I doubt there are all that many different karyotypes - maybe a dozen? And seems that 98% of us are either XX or XY which strongly correlate with genitalia. Assign karyotype at birth and do tests later if there are anomalous conditions.

And the benefits of "no XY need apply" for women's sports are that it cuts most transwomen off at the knees right out of the chute. Likewise for lady's loos and the like.

Many athletes look decidedly androgynous and wouldn't fit the usual male/female stereotype. For example, the ultra tall Dutch women who seem to win half the running races.
Don't think its the "stereotype" that is the issue, it's mostly the benefits that follow from a Y chromosome - apart from the downsides of being cannon fodder ...
 
Yes, it is 100% as simple as that. This was explained to the last time you brought it up - you were wrong then and you are wrong now.

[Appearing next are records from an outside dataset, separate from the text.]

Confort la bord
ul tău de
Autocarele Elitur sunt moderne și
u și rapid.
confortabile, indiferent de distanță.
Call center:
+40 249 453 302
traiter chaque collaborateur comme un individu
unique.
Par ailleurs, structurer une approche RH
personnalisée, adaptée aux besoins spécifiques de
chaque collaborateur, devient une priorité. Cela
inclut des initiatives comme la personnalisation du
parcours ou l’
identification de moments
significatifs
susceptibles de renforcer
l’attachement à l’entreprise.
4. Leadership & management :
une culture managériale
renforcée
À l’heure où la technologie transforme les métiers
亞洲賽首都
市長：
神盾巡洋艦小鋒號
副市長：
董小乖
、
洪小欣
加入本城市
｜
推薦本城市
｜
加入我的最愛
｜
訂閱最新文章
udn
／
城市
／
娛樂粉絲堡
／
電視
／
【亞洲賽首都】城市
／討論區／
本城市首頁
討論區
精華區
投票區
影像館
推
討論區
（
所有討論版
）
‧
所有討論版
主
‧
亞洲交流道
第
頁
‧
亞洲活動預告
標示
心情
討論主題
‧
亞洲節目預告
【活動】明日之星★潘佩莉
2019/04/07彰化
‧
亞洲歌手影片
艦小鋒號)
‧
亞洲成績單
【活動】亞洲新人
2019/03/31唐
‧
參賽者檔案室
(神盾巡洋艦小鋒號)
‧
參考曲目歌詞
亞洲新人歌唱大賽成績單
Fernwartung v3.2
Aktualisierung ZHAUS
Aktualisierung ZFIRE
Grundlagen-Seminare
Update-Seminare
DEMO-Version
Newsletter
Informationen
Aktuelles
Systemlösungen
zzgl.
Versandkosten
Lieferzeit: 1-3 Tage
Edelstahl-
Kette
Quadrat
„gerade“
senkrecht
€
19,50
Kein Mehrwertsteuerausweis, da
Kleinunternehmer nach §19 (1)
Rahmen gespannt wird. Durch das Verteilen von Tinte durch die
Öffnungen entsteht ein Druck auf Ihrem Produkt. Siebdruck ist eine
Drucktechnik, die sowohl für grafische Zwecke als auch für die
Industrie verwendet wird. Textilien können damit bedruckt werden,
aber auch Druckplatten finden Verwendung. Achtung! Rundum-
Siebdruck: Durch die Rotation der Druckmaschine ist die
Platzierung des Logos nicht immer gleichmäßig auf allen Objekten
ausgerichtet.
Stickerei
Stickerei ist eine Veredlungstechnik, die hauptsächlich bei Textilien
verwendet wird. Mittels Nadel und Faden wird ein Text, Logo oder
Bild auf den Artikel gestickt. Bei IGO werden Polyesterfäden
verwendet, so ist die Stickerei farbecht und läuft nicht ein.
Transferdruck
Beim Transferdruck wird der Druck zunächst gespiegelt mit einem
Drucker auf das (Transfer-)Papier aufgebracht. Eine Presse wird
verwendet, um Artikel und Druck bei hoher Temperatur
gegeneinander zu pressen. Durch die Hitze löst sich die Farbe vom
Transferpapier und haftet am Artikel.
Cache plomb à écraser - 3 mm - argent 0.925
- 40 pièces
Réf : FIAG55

Males outcompete females at at ALL levels of ALL sports in which the physical attributes of the competitor give them an advantage. How do I know this? BECAUSE THEY ALREADY DO!!! Across across the board, at all comparable post-puberty levels, biological males are 25% to 50% stronger, 30% more powerful, 40% heavier, and about 15% faster than biological females. These are facts; they are attributes acquired by biological males as they go through male puberty - this cannot be undoned with any kind of hormone therapy, drug regimens or woo-woo treatments . Puberty cannot be mitigated to any significant degree and it certainly cannot be reversed... period! End of story! Fact!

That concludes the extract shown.